AI agents promise to automate your inbox and handle routine life tasks, but can they truly navigate the messy reality of everyday online interactions? A new evaluation framework reveals a stark gap between current AI capabilities and the complex demands of real-world web usage.

Researchers have introduced ClawBench, a rigorous testbed featuring 153 simple yet demanding tasks people perform regularly in their lives and work. These challenges span 144 live platforms across 15 categories, ranging from completing purchases and booking appointments to submitting job applications. Unlike previous tests that use static pages in offline sandboxes, this framework operates directly on production websites to preserve the full complexity and dynamic nature of real-world interaction. A lightweight interception layer captures and blocks only the final submission request, ensuring safe evaluation without causing actual side effects.

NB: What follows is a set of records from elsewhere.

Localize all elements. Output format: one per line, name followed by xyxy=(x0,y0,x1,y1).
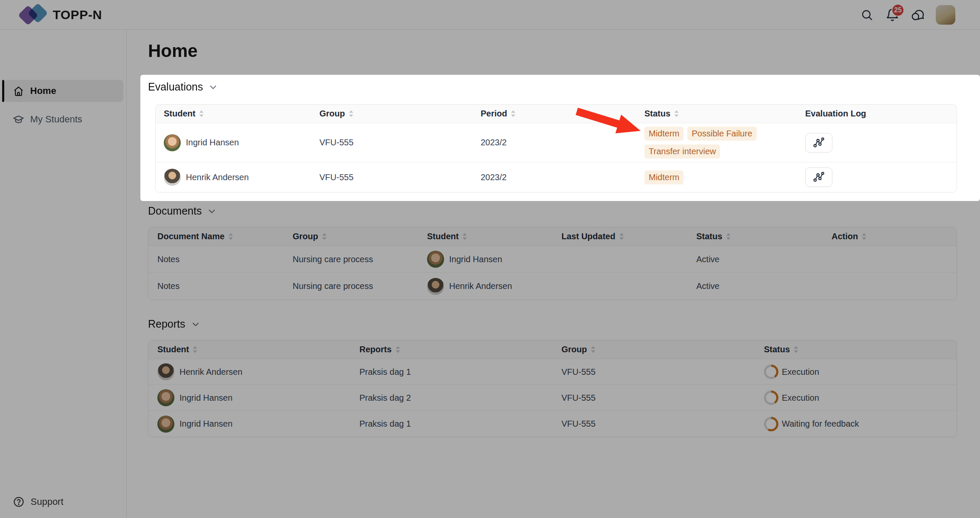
report-cell: Praksis dag 1 xyxy=(350,419,553,429)
sidebar-item-my-students[interactable]: My Students xyxy=(4,108,123,130)
student-name: Ingrid Hansen xyxy=(179,419,233,429)
student-cell: Ingrid Hansen xyxy=(148,416,350,433)
table-row: NotesNursing care processHenrik Andersen… xyxy=(148,273,957,300)
table-body: Henrik AndersenPraksis dag 1VFU-555Execu… xyxy=(148,359,957,437)
evaluation-log-icon xyxy=(812,136,825,149)
student-cell: Henrik Andersen xyxy=(148,363,350,380)
notifications-bell-icon[interactable]: 25 xyxy=(885,7,900,23)
group-cell: VFU-555 xyxy=(311,173,473,182)
brand[interactable]: TOPP-N xyxy=(20,0,102,30)
student-cell: Ingrid Hansen xyxy=(156,134,311,151)
sort-icon xyxy=(793,345,799,354)
sort-icon xyxy=(228,232,234,241)
report-cell: Praksis dag 1 xyxy=(350,367,553,377)
chevron-down-icon[interactable] xyxy=(191,319,201,329)
table-row: Ingrid HansenPraksis dag 1VFU-555Waiting… xyxy=(148,411,957,437)
status-cell: Midterm xyxy=(636,167,797,188)
table-row: NotesNursing care processIngrid HansenAc… xyxy=(148,246,957,273)
column-header-group[interactable]: Group xyxy=(311,109,473,119)
column-header-group[interactable]: Group xyxy=(284,232,418,241)
sort-icon xyxy=(462,232,467,241)
section-label: Documents xyxy=(148,205,202,217)
status-badges: Midterm xyxy=(644,167,684,188)
status-cell-value: Active xyxy=(696,255,719,264)
group-cell: VFU-555 xyxy=(311,138,473,147)
column-label: Status xyxy=(644,109,670,119)
column-header-group[interactable]: Group xyxy=(553,345,755,354)
column-label: Document Name xyxy=(157,232,225,241)
column-label: Group xyxy=(293,232,318,241)
document-name-cell-value: Notes xyxy=(157,281,179,291)
column-header-student[interactable]: Student xyxy=(148,345,350,354)
table-row: Ingrid HansenPraksis dag 2VFU-555Executi… xyxy=(148,385,957,411)
group-cell-value: VFU-555 xyxy=(561,367,595,377)
brand-name: TOPP-N xyxy=(53,8,102,22)
student-name: Henrik Andersen xyxy=(449,281,512,291)
table-row: Ingrid HansenVFU-5552023/2MidtermPossibl… xyxy=(156,123,957,162)
status-cell: Active xyxy=(687,255,823,264)
table-body: NotesNursing care processIngrid HansenAc… xyxy=(148,246,957,300)
column-header-status[interactable]: Status xyxy=(755,345,957,354)
section-label: Evaluations xyxy=(148,81,203,93)
avatar xyxy=(427,251,444,268)
reports-section-title: Reports xyxy=(148,318,201,330)
status-badge-transfer-interview: Transfer interview xyxy=(644,144,720,159)
student-cell: Ingrid Hansen xyxy=(418,251,553,268)
status-cell: Execution xyxy=(755,391,957,405)
notification-count-badge: 25 xyxy=(892,4,904,17)
period-cell: 2023/2 xyxy=(473,138,636,147)
report-cell-value: Praksis dag 2 xyxy=(359,393,411,403)
reports-table: StudentReportsGroupStatus Henrik Anderse… xyxy=(148,340,957,437)
group-cell-value: VFU-555 xyxy=(319,138,353,147)
table-header-row: StudentReportsGroupStatus xyxy=(148,340,957,359)
chevron-down-icon[interactable] xyxy=(208,82,218,92)
column-header-evaluation-log[interactable]: Evaluation Log xyxy=(797,109,957,119)
column-label: Student xyxy=(164,109,195,119)
sort-icon xyxy=(192,345,198,354)
column-header-status[interactable]: Status xyxy=(636,109,797,119)
column-header-student[interactable]: Student xyxy=(418,232,553,241)
table-row: Henrik AndersenVFU-5552023/2Midterm xyxy=(156,162,957,192)
column-header-last-updated[interactable]: Last Updated xyxy=(553,232,687,241)
chevron-down-icon[interactable] xyxy=(207,206,217,216)
status-cell: Execution xyxy=(755,365,957,379)
group-cell-value: VFU-555 xyxy=(319,173,353,182)
table-header-row: Document NameGroupStudentLast UpdatedSta… xyxy=(148,227,957,246)
sidebar-item-home[interactable]: Home xyxy=(4,80,123,102)
group-cell: VFU-555 xyxy=(553,419,755,429)
support-link[interactable]: Support xyxy=(13,496,63,508)
column-header-action[interactable]: Action xyxy=(823,232,957,241)
progress-ring-icon xyxy=(764,417,778,431)
column-header-period[interactable]: Period xyxy=(473,109,636,119)
section-label: Reports xyxy=(148,318,185,330)
status-badges: MidtermPossible FailureTransfer intervie… xyxy=(644,123,797,162)
column-label: Action xyxy=(832,232,858,241)
search-icon[interactable] xyxy=(859,7,875,23)
evaluation-log-cell xyxy=(797,167,957,187)
group-cell-value: Nursing care process xyxy=(293,255,373,264)
topbar-actions: 25 xyxy=(859,0,955,30)
sort-icon xyxy=(674,110,679,118)
column-header-reports[interactable]: Reports xyxy=(350,345,553,354)
column-header-status[interactable]: Status xyxy=(687,232,823,241)
user-avatar[interactable] xyxy=(936,5,955,25)
column-header-document-name[interactable]: Document Name xyxy=(148,232,284,241)
student-name: Ingrid Hansen xyxy=(449,255,502,264)
student-name: Henrik Andersen xyxy=(179,367,242,377)
progress-ring-icon xyxy=(764,391,778,405)
status-badge-midterm: Midterm xyxy=(644,127,684,141)
document-name-cell-value: Notes xyxy=(157,255,179,264)
column-header-student[interactable]: Student xyxy=(156,109,311,119)
evaluation-log-button[interactable] xyxy=(805,133,832,153)
group-cell: Nursing care process xyxy=(284,281,418,291)
evaluations-table: StudentGroupPeriodStatusEvaluation Log I… xyxy=(155,104,957,192)
period-cell-value: 2023/2 xyxy=(481,173,507,182)
status-cell-value: Active xyxy=(696,281,719,291)
sort-icon xyxy=(322,232,327,241)
help-circle-icon xyxy=(13,496,25,508)
evaluation-log-cell xyxy=(797,133,957,153)
group-cell: Nursing care process xyxy=(284,255,418,264)
document-name-cell: Notes xyxy=(148,255,284,264)
chat-icon[interactable] xyxy=(910,7,926,23)
evaluation-log-button[interactable] xyxy=(805,167,832,187)
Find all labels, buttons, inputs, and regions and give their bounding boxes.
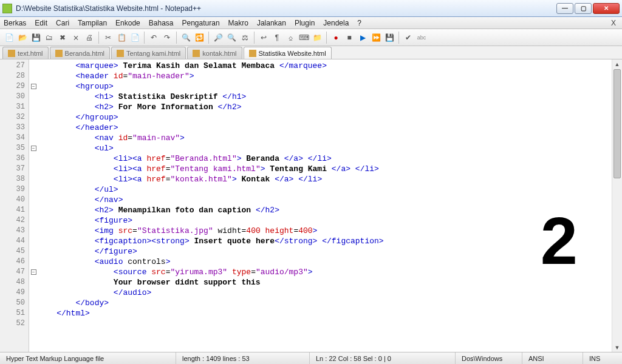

The results expose a significant limitation in today's technology. When tested against seven frontier models, both proprietary and open-source systems managed to complete only a small portion of these tasks. For instance, Claude Sonnet 4.6 succeeded in just 33.3% of the scenarios. This failure rate highlights that current AI still struggles with demanding capabilities like obtaining relevant information from user-provided documents, navigating multi-step workflows across diverse platforms, and performing write-heavy operations such as filling out detailed forms correctly.

Progress on this benchmark is essential for building reliable general-purpose assistants. Until AI agents can consistently handle these routine aspects of daily life without constant human intervention, they remain far from replacing the comprehensive support we expect from future digital helpers.